Des algues de glace découvertes au lac Saint-Pierre

Le professeur Jean-Jacques Frenette de l'UQTR.

Le phénomène des algues de glace est connu depuis plus d'une vingtaine d'années dans les milieux marins des régions polaires. Ce que les scientifiques ignoraient jusqu'à tout récemment, toutefois, c'est que des communautés microbiennes abondantes vivent aussi sous le couvert de glace fluviale, en eau douce.


Quelque recherches antérieure au lac Vostok, en Antarctique, au lac Baïkal, en Russie, et même dans les lacs de montagnes en Espagne avaient démontré la présence d'algues de glace en eau douce. Mais jusqu'à tout récemment, les chercheurs ignoraient qu'on en trouve aussi sous la glace des rivières et des fleuves.

C'est au lac Saint-Pierre, cet élargissement du fleuve Saint-Laurent, que la découverte a été faite par le professeur Jean-Jacques Frenette et son équipe du département de Chimie-Biologie de l'Université du Québec à Trois-Rivières.



Cette nouvelle connaissance permettra de mieux comprendre le rôle des communautés microbiennes dans le réseau trophique en eau douce.

Formé au départ en océanographie, le professeur Frenette raconte qu'il voulait faire cette enquête scientifique depuis déjà un bon moment. «Je me souvenais de cette histoire-là d'algues de glaces en milieu marin et je me suis toujours demandé ce qui pourrait empêcher d'avoir aussi des algues de glace en eau douce», dit-il.

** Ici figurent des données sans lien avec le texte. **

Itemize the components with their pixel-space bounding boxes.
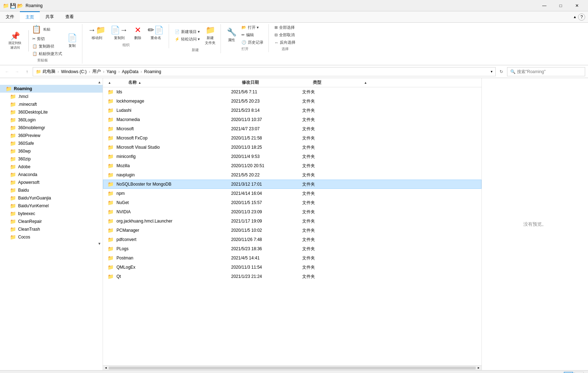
new-folder-button[interactable]: 📁 新建文件夹 (203, 24, 218, 47)
sidebar-item-anaconda[interactable]: 📁 Anaconda (0, 171, 103, 179)
file-row-npm[interactable]: 📁 npm 2021/4/14 16:04 文件夹 (103, 189, 481, 198)
file-row-postman[interactable]: 📁 Postman 2021/4/5 14:41 文件夹 (103, 253, 481, 263)
file-row-nosqlbooster[interactable]: 📁 NoSQLBooster for MongoDB 2021/3/12 17:… (103, 180, 481, 189)
sidebar-item-hmcl[interactable]: 📁 .hmcl (0, 93, 103, 100)
sidebar-item-360login[interactable]: 📁 360Login (0, 116, 103, 124)
file-date-lockhomepage: 2021/5/5 20:23 (231, 99, 302, 104)
header-scroll-up[interactable]: ▲ (108, 81, 111, 84)
file-row-microsoft[interactable]: 📁 Microsoft 2021/4/7 23:07 文件夹 (103, 124, 481, 133)
file-row-lockhomepage[interactable]: 📁 lockhomepage 2021/5/5 20:23 文件夹 (103, 97, 481, 106)
file-row-microsoft-vs[interactable]: 📁 Microsoft Visual Studio 2020/11/3 18:2… (103, 143, 481, 152)
path-pc[interactable]: 此电脑 (43, 68, 55, 75)
file-row-nvidia[interactable]: 📁 NVIDIA 2020/11/3 23:09 文件夹 (103, 207, 481, 216)
column-header-name[interactable]: 名称 ▲ (114, 79, 242, 86)
edit-button[interactable]: ✏ 编辑 (239, 32, 266, 38)
tab-file[interactable]: 文件 (0, 11, 20, 22)
sidebar-item-cleantrash[interactable]: 📁 CleanTrash (0, 225, 103, 233)
paste-shortcut-button[interactable]: 📋 粘贴快捷方式 (30, 50, 64, 57)
file-row-macromedia[interactable]: 📁 Macromedia 2020/11/3 10:37 文件夹 (103, 115, 481, 124)
path-drive[interactable]: Windows (C:) (61, 69, 87, 74)
sidebar-item-360safe[interactable]: 📁 360Safe (0, 139, 103, 147)
invert-selection-button[interactable]: ↔ 反向选择 (272, 39, 298, 46)
sidebar-item-360zip[interactable]: 📁 360zip (0, 155, 103, 163)
forward-button[interactable]: → (13, 67, 21, 76)
file-row-qmlogex[interactable]: 📁 QMLogEx 2020/11/3 11:54 文件夹 (103, 263, 481, 272)
search-input[interactable] (517, 69, 582, 74)
copy-path-button[interactable]: 📋 复制路径 (30, 43, 64, 50)
path-users[interactable]: 用户 (92, 68, 101, 75)
tab-view[interactable]: 查看 (60, 11, 80, 22)
close-button[interactable]: ✕ (569, 0, 585, 11)
view-list-button[interactable] (564, 372, 573, 373)
sidebar-item-cleanrepair[interactable]: 📁 CleanRepair (0, 218, 103, 225)
properties-button[interactable]: 🔧 属性 (224, 26, 239, 44)
search-box[interactable]: 🔍 (507, 67, 585, 76)
sidebar-scroll-down-arrow[interactable]: ▼ (98, 242, 101, 246)
rename-button[interactable]: ✏📄 重命名 (146, 24, 166, 42)
copy-button[interactable]: 📄 复制 (65, 32, 79, 50)
path-appdata[interactable]: AppData (122, 69, 138, 74)
path-roaming[interactable]: Roaming (144, 69, 161, 74)
folder-icon-mozilla: 📁 (108, 163, 114, 169)
file-row-navplugin[interactable]: 📁 navplugin 2021/5/5 20:22 文件夹 (103, 170, 481, 180)
path-chevron-icon[interactable]: ▾ (491, 70, 492, 73)
easy-access-button[interactable]: ⚡ 轻松访问 ▾ (173, 36, 202, 43)
path-yang[interactable]: Yang (107, 69, 116, 74)
tab-home[interactable]: 主页 (20, 11, 40, 22)
sidebar-item-360mobilemgr[interactable]: 📁 360mobilemgr (0, 124, 103, 132)
delete-button[interactable]: ✕ 删除 (131, 24, 145, 42)
history-button[interactable]: 🕐 历史记录 (239, 39, 266, 46)
sidebar-item-360desktoplite[interactable]: 📁 360DesktopLite (0, 108, 103, 116)
sidebar-item-minecraft[interactable]: 📁 .minecraft (0, 100, 103, 108)
horizontal-scrollbar[interactable]: ◄ ► (103, 365, 481, 370)
file-list-scroll[interactable]: 📁 Ids 2021/5/6 7:11 文件夹 📁 lockhomepage 2… (103, 87, 481, 365)
select-all-button[interactable]: ⊞ 全部选择 (272, 24, 298, 31)
sidebar-scroll-up-arrow[interactable]: ▲ (98, 80, 101, 84)
sidebar-item-apowersoft[interactable]: 📁 Apowersoft (0, 179, 103, 186)
pin-button[interactable]: 📌 固定到快速访问 (6, 30, 27, 51)
address-path[interactable]: 📁 此电脑 › Windows (C:) › 用户 › Yang › AppDa… (33, 67, 496, 76)
header-col-scroll-up[interactable]: ▲ (364, 81, 367, 84)
file-row-qt[interactable]: 📁 Qt 2021/1/23 21:24 文件夹 (103, 272, 481, 281)
refresh-button[interactable]: ↻ (497, 67, 506, 76)
sidebar-item-baiduyunkernel[interactable]: 📁 BaiduYunKernel (0, 202, 103, 210)
file-row-mozilla[interactable]: 📁 Mozilla 2020/11/20 20:51 文件夹 (103, 161, 481, 170)
open-button[interactable]: 📂 打开 ▾ (239, 24, 266, 31)
sidebar-item-baiduyunguanjia[interactable]: 📁 BaiduYunGuanjia (0, 194, 103, 202)
sidebar-item-360wp[interactable]: 📁 360wp (0, 147, 103, 155)
file-row-ids[interactable]: 📁 Ids 2021/5/6 7:11 文件夹 (103, 87, 481, 97)
cut-button[interactable]: ✂ 剪切 (30, 35, 64, 42)
move-to-button[interactable]: →📁 移动到 (86, 24, 108, 42)
sidebar-item-label-hmcl: .hmcl (18, 94, 28, 99)
sidebar-item-adobe[interactable]: 📁 Adobe (0, 163, 103, 171)
up-button[interactable]: ↑ (23, 67, 31, 76)
paste-button[interactable]: 📋 粘贴 (30, 24, 64, 35)
copy-to-button[interactable]: 📄→ 复制到 (108, 24, 130, 42)
deselect-all-button[interactable]: ⊟ 全部取消 (272, 32, 298, 38)
minimize-button[interactable]: — (536, 0, 552, 11)
h-scroll-left[interactable]: ◄ (104, 366, 108, 369)
column-header-date[interactable]: 修改日期 (242, 79, 313, 86)
sidebar-item-360preview[interactable]: 📁 360Preview (0, 132, 103, 139)
sidebar-item-baidu[interactable]: 📁 Baidu (0, 186, 103, 194)
help-icon[interactable]: ? (578, 13, 585, 21)
file-row-ludashi[interactable]: 📁 Ludashi 2021/5/23 8:14 文件夹 (103, 106, 481, 115)
sidebar-item-roaming[interactable]: 📁 Roaming (0, 85, 103, 93)
chevron-up-icon[interactable]: ▲ (573, 15, 577, 19)
back-button[interactable]: ← (3, 67, 11, 76)
file-row-plogs[interactable]: 📁 PLogs 2021/5/23 18:36 文件夹 (103, 244, 481, 253)
new-item-button[interactable]: 📄 新建项目 ▾ (173, 28, 202, 35)
sidebar-item-cocos[interactable]: 📁 Cocos (0, 233, 103, 241)
sidebar-item-byteexec[interactable]: 📁 byteexec (0, 210, 103, 218)
view-details-button[interactable] (575, 372, 584, 373)
column-header-type[interactable]: 类型 (313, 79, 355, 86)
h-scroll-right[interactable]: ► (477, 366, 481, 369)
file-row-pdfconvert[interactable]: 📁 pdfconvert 2020/11/26 7:48 文件夹 (103, 235, 481, 244)
file-row-jackhuang[interactable]: 📁 org.jackhuang.hmcl.Launcher 2021/1/17 … (103, 216, 481, 226)
file-row-miniconfig[interactable]: 📁 miniconfig 2020/11/4 9:53 文件夹 (103, 152, 481, 161)
maximize-button[interactable]: □ (552, 0, 569, 11)
file-row-microsoft-fxcop[interactable]: 📁 Microsoft FxCop 2020/11/5 21:58 文件夹 (103, 133, 481, 143)
file-row-nuget[interactable]: 📁 NuGet 2020/11/5 15:57 文件夹 (103, 198, 481, 207)
file-row-pcmanager[interactable]: 📁 PCManager 2020/11/5 10:02 文件夹 (103, 226, 481, 235)
tab-share[interactable]: 共享 (40, 11, 60, 22)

Il faut dire que l'eau salée crée un phénomène qui lui est propre. Lorsque la glace se forme en milieu marin, le sel se sépare de l'eau, ce qui laisse dans le processus un nombre infini de petits canaux dans la glace. Ces canaux sont autant de niches pouvant être colonisées par divers micro-organismes.

Le professeur Frenette a constaté que ce même genre de canaux ont aussi été trouvés dans la glace des milieux d'eau douce. «Lors du processus de gel et de dégel dans l'eau douce il se crée un fractionnement par changement de densité de la glace qui met en place ces canaux. Ça crée un espace physique colonisable», explique le professeur Frenette.



Des recherches effectuées au lac Saint-Pierre, révèlent que la face inférieure de la couche de glace qui se forme en hiver est elle aussi tapissée d'une riche colonie de micro-organismes qui logent dans ces canaux verticaux minuscules de 1 à 5 millimètres de diamètre.

Pour le professeur Frenette, il s'agit là d'une découverte importante puisque la chaîne trophique qui se loge dans les interstices de la glace explique non seulement comment certains organismes plus gros arrivent à se nourrir en hiver, mais aussi comment est supportée la vie à son retour de la léthargie hivernale, au printemps.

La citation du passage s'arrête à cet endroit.